Non-Citizens on Food Stamps Quadrupled Since 2001

“USDA has an extensive “outreach” effort instructing employees and state food stamps administrators on how to maximize enrollment of both citizens and non-citizen immigrants, lamenting that more non-citizens immigrants are not currently enrolled.”

A new chart put together by the minority side of the Senate Budget Committee finds that, since 2001, the “number of non-citizens on food stamps quadrupled.” Here’s the chart detailing the growth in regards to non-citizens:

In 2001, according to data obtained by the United States Department of Agriculture, about 425,000 non-citizens were on the food stamp rolls. In 2003, that number increased to 519,000, in 2006 it was 795,000, and in 2009, when President Obama took office, it was 994,000.

Now, in 2012, it’s estimated that 1,634,000 non-citizens are on food stamps. That means, since President Obama took office, the non-citizens on food stamps has nearly doubled.

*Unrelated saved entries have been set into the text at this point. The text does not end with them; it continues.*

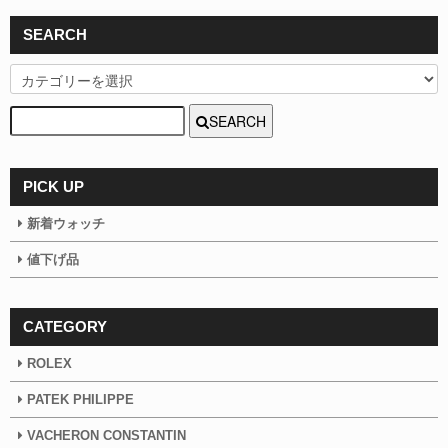
SEARCH
SEARCH
PICK UP
新着ウォッチ
値下げ品
CATEGORY
ROLEX
PATEK PHILIPPE
VACHERON CONSTANTIN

” The 1996 welfare reform law significantly restricted food stamp eligibility for non-citizen immigrants. However, the 2002 farm bill reversed this policy, restoring eligibility and making the enrollment of non-citizen immigrants a high priority,” the Senate Budget Committee explains. “Beginning in 2004, the U.S. Department of Agriculture, the U.S. Department of State, and the Mexican government began an ongoing partnership to increase enrollment in food stamps, and other USDA nutrition welfare programs, to eligible Mexican Americans and Mexican nationals living and working in the United States. Today, the USDA’s Food and Nutrition Service website highlights that outreach is provided through 50 Mexican consulates in the U.S.